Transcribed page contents
□ □ □
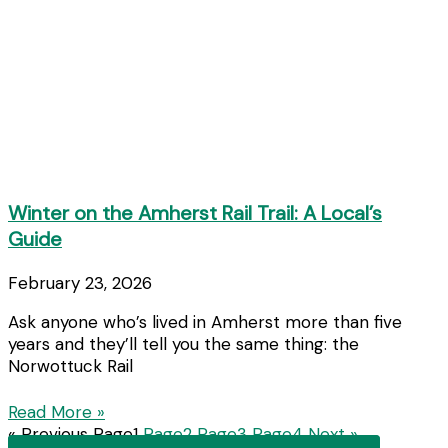
Winter on the Amherst Rail Trail: A Local’s
Guide
February 23, 2026
Ask anyone who’s lived in Amherst more than five
years and they’ll tell you the same thing: the
Norwottuck Rail
Read More »
« Previous
Page
1
Page
2
Page
3
Page
4
Next »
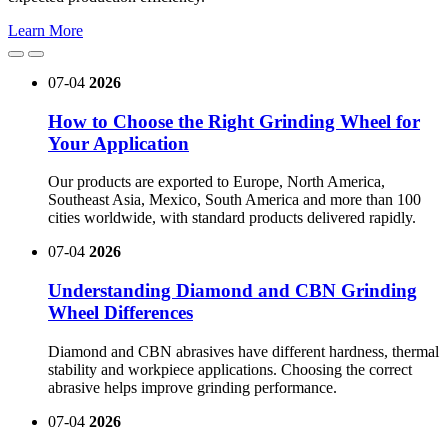
Learn More
07-04
2026
How to Choose the Right Grinding Wheel for
Your Application
Our products are exported to Europe, North America,
Southeast Asia, Mexico, South America and more than 100
cities worldwide, with standard products delivered rapidly.
07-04
2026
Understanding Diamond and CBN Grinding
Wheel Differences
Diamond and CBN abrasives have different hardness, thermal
stability and workpiece applications. Choosing the correct
abrasive helps improve grinding performance.
07-04
2026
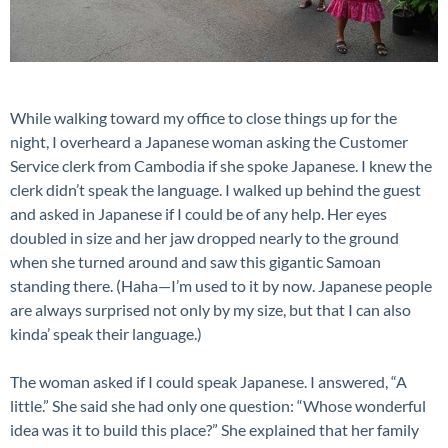
While walking toward my office to close things up for the
night, I overheard a Japanese woman asking the Customer
Service clerk from Cambodia if she spoke Japanese. I knew the
clerk didn’t speak the language. I walked up behind the guest
and asked in Japanese if I could be of any help. Her eyes
doubled in size and her jaw dropped nearly to the ground
when she turned around and saw this gigantic Samoan
standing there. (Haha—I’m used to it by now. Japanese people
are always surprised not only by my size, but that I can also
kinda’ speak their language.)
The woman asked if I could speak Japanese. I answered, “A
little.” She said she had only one question: “Whose wonderful
idea was it to build this place?” She explained that her family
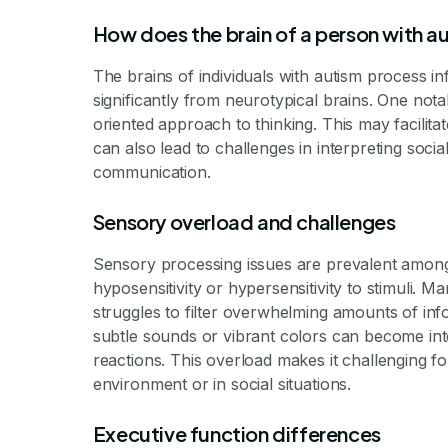
How does the brain of a person with au
The brains of individuals with autism process in
significantly from neurotypical brains. One notab
oriented approach to thinking. This may facilitat
can also lead to challenges in interpreting soci
communication.
Sensory overload and challenges
Sensory processing issues are prevalent among au
hyposensitivity or hypersensitivity to stimuli. 
struggles to filter overwhelming amounts of info
subtle sounds or vibrant colors can become int
reactions. This overload makes it challenging fo
environment or in social situations.
Executive function differences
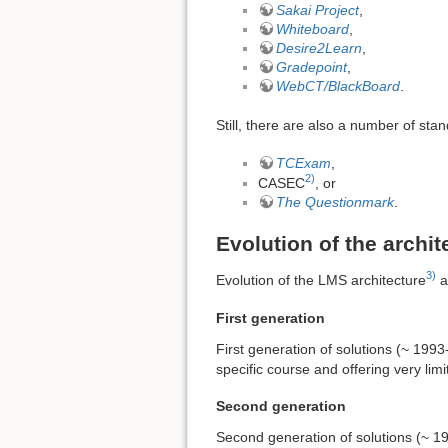
Sakai Project
,
Whiteboard
,
Desire2Learn
,
Gradepoint
,
WebCT/BlackBoard
.
Still, there are also a number of st
TCExam
,
2)
CASEC
, or
The Questionmark
.
Evolution of the archit
3)
Evolution of the LMS architecture
a
First generation
First generation of solutions (~ 199
specific course and offering very li
Second generation
Second generation of solutions (~ 19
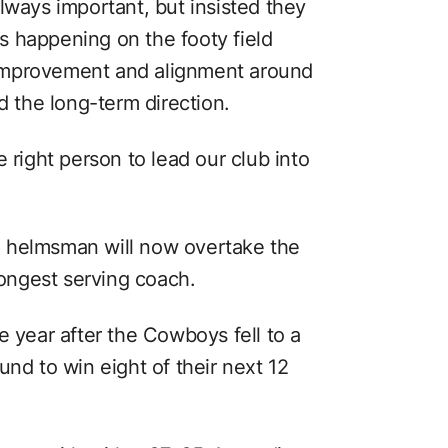
lways important, but insisted they
 happening on the footy field
improvement and alignment around
d the long-term direction.
 right person to lead our club into
 helmsman will now overtake the
longest serving coach.
e year after the Cowboys fell to a
und to win eight of their next 12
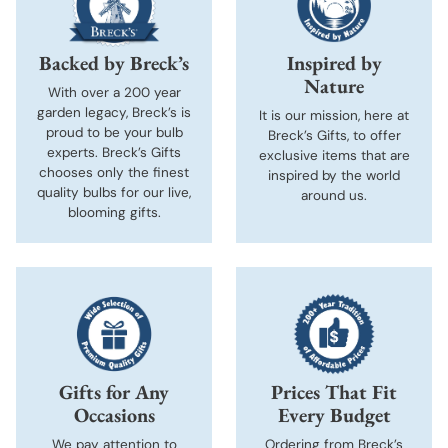
Backed by Breck’s
Inspired by
Nature
With over a 200 year
garden legacy, Breck’s is
It is our mission, here at
proud to be your bulb
Breck’s Gifts, to offer
experts. Breck’s Gifts
exclusive items that are
chooses only the finest
inspired by the world
quality bulbs for our live,
around us.
blooming gifts.
Gifts for Any
Prices That Fit
Occasions
Every Budget
We pay attention to
Ordering from Breck’s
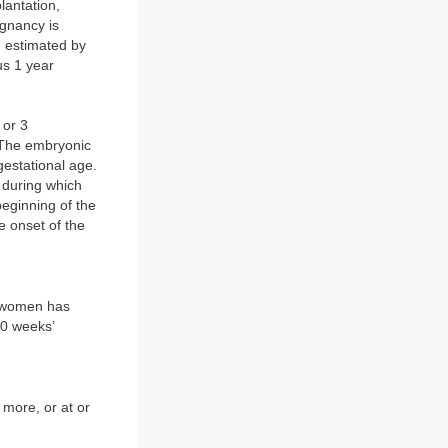
lantation,
egnancy is
 estimated by
us 1 year
 or 3
. The embryonic
gestational age.
 during which
eginning of the
e onset of the
a women has
20 weeks’
 more, or at or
□ □ □
Since the pictures are not part of the copy, please transcribe only the lines above from the one with "improvement and alignment around" through the one with "With over a 200 year", exactly and with both ends.

--- WRITTEN REPLY ---
improvement and alignment around
d the long-term direction.
 right person to lead our club into
 helmsman will now overtake the
longest serving coach.
e year after the Cowboys fell to a
und to win eight of their next 12
Backed by Breck’s
Inspired by
Nature
With over a 200 year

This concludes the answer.